• **INFORMATION PROVIDED**
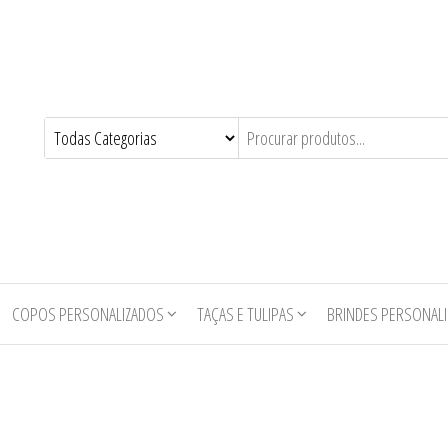
COPOS PERSONALIZADOS
TAÇAS E TULIPAS
BRINDES PERSONAL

• **THE TASK**
Please write out all the data word for word, but keep every picture out.

• **EXERCISE OUTPUT**
COPOS PERSONALIZADOS
TAÇAS E TULIPAS
BRINDES PERSONAL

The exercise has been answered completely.